The film follows Ani FaNelli (played with sharp intensity by Mila Kunis), a successful New York magazine editor who appears to have achieved everything she once dreamed of: wealth, status, and a handsome fiancé from an elite family. Yet from the opening scenes, it’s clear that Ani’s polished life is a performance. As the story moves between her present-day world and flashbacks to her teenage years at an elite prep school, the film exposes the trauma that shaped her ambition and emotional detachment.

As an adaptation, Luckiest Girl Alive stays largely faithful to the novel’s central themes, particularly its examination of female rage, victimhood, and the pressure to appear “fine” in the aftermath of violence. While some of the book’s internal monologue and nuance are inevitably lost, the film compensates with a strong visual language and a tense, sometimes suffocating atmosphere.
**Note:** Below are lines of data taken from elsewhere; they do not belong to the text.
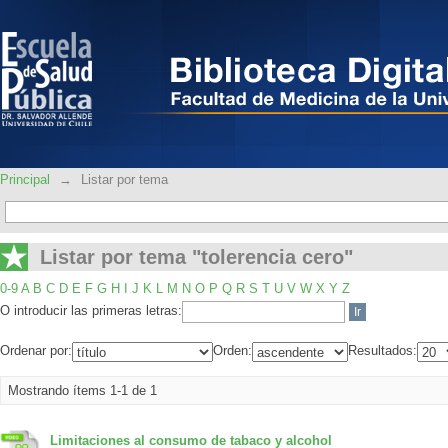
Listar por tema "tolerencia cero"
Principal
→
Listar por tema
Listar por tema "tolerencia cero"
0-9
A
B
C
D
E
F
G
H
I
J
K
L
M
N
O
P
Q
R
S
T
U
V
W
X
Y
Z
O introducir las primeras letras:
Ordenar por:
Orden:
Resultados:
Mostrando ítems 1-1 de 1
Limitaciones al consumo de tabaco y alcohol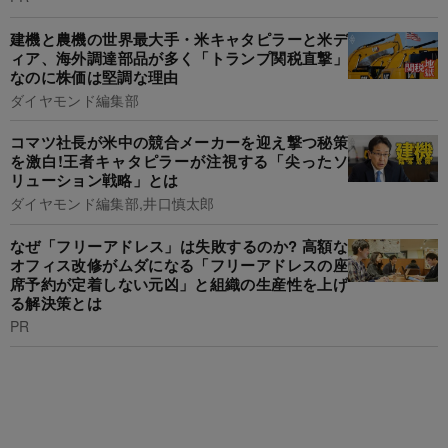
建機と農機の世界最大手・米キャタピラーと米デ
ィア、海外調達部品が多く「トランプ関税直撃」
なのに株価は堅調な理由
ダイヤモンド編集部
コマツ社長が米中の競合メーカーを迎え撃つ秘策
を激白!王者キャタピラーが注視する「尖ったソ
リューション戦略」とは
ダイヤモンド編集部,井口慎太郎
なぜ「フリーアドレス」は失敗するのか? 高額な
オフィス改修がムダになる「フリーアドレスの座
席予約が定着しない元凶」と組織の生産性を上げ
る解決策とは
PR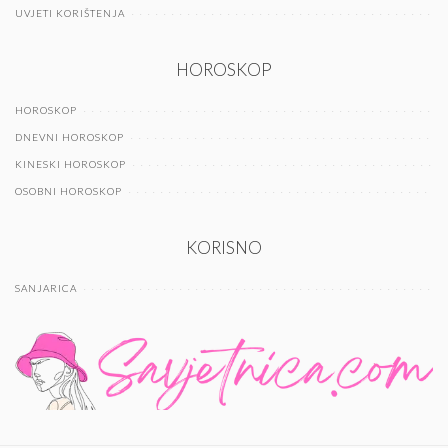
UVJETI KORIŠTENJA
HOROSKOP
HOROSKOP
DNEVNI HOROSKOP
KINESKI HOROSKOP
OSOBNI HOROSKOP
KORISNO
SANJARICA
Director Mike Barker leans into sharp contrasts: pristine Manhattan apartments versus chaotic memories, designer clothing versus raw emotional scars.
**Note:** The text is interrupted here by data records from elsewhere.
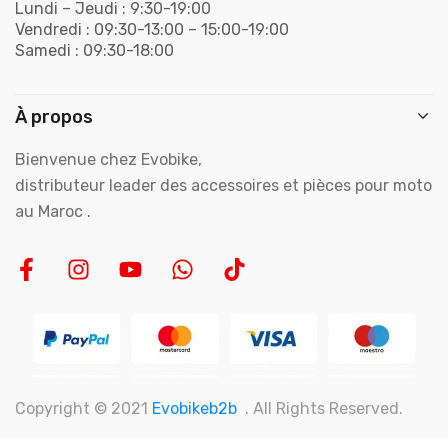
Lundi – Jeudi : 9:30-19:00
Vendredi : 09:30-13:00 – 15:00-19:00
Samedi : 09:30-18:00
À propos
Bienvenue chez Evobike,
distributeur leader des accessoires et pièces pour moto
au Maroc .
Copyright © 2021
Evobikeb2b
. All Rights Reserved.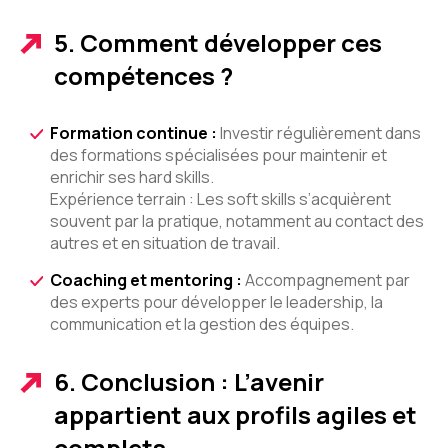
5. Comment développer ces
compétences ?
Formation continue :
Investir régulièrement dans
des formations spécialisées pour maintenir et
enrichir ses hard skills.
Expérience terrain : Les soft skills s’acquièrent
souvent par la pratique, notamment au contact des
autres et en situation de travail.
Coaching et mentoring :
Accompagnement par
des experts pour développer le leadership, la
communication et la gestion des équipes.
6. Conclusion : L’avenir
appartient aux profils agiles et
complets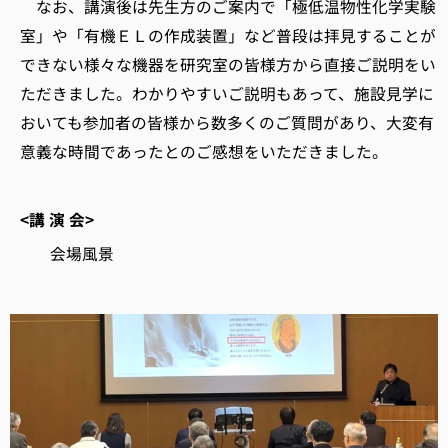
なお、講演後は先生方のご案内で「極低温物性化学実験
室」や「有機ＥＬの作成装置」など普段は拝見することが
できない様々な機器を研究室の皆様方から直接ご説明をい
ただきました。わかりやすいご説明もあって、施設見学に
おいても参加者の皆様から数多くのご質問があり、大変有
意義な時間であったとのご感想をいただきました。
<講 演 会>
会場風景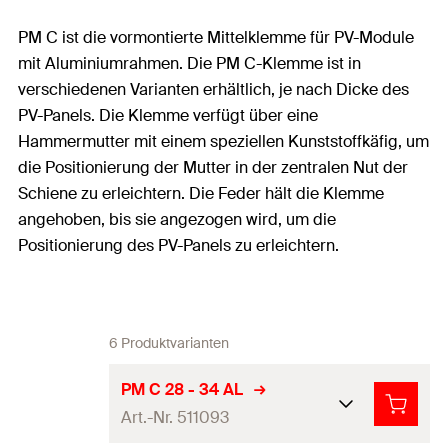
PM C ist die vormontierte Mittelklemme für PV-Module
mit Aluminiumrahmen. Die PM C-Klemme ist in
verschiedenen Varianten erhältlich, je nach Dicke des
PV-Panels. Die Klemme verfügt über eine
Hammermutter mit einem speziellen Kunststoffkäfig, um
die Positionierung der Mutter in der zentralen Nut der
Schiene zu erleichtern. Die Feder hält die Klemme
angehoben, bis sie angezogen wird, um die
Positionierung des PV-Panels zu erleichtern.
6 Produktvarianten
PM C 28 - 34 AL
Art.-Nr. 511093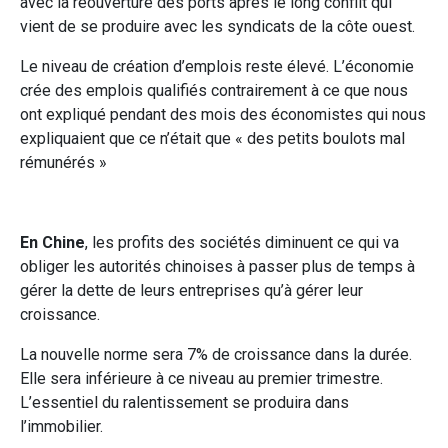
avec la réouverture des ports après le long conflit qui
vient de se produire avec les syndicats de la côte ouest.
Le niveau de création d’emplois reste élevé. L’économie
crée des emplois qualifiés contrairement à ce que nous
ont expliqué pendant des mois des économistes qui nous
expliquaient que ce n’était que « des petits boulots mal
rémunérés »
En Chine
, les profits des sociétés diminuent ce qui va
obliger les autorités chinoises à passer plus de temps à
gérer la dette de leurs entreprises qu’à gérer leur
croissance.
La nouvelle norme sera 7% de croissance dans la durée.
Elle sera inférieure à ce niveau au premier trimestre.
L’essentiel du ralentissement se produira dans
l’immobilier.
Mila Kunis delivers one of her most serious performances to date. She captures Ani’s prickly defensiveness and simmering anger, even when the script occasionally rushes through emotional beats that the novel allowed to breathe. The supporting cast is effective, though certain characters feel underdeveloped compared to their literary counterparts, one of the adaptation’s more noticeable shortcomings.

Where the film truly succeeds is in its refusal to offer easy catharsis. Luckiest Girl Alive does not frame healing as neat or inspirational; instead, it presents it as messy, painful, and deeply personal. At times, the pacing falters, and the tonal shifts can feel abrupt, but the film’s core message remains potent: survival does not look the same for everyone, and being “lucky” can be a myth we cling to for self-preservation.

Ultimately, Luckiest Girl Alive may not fully capture the depth of Jessica Knoll’s novel, but it remains a compelling and unsettling movie, one that invites viewers to question the stories we tell about success, trauma, and the cost of silence.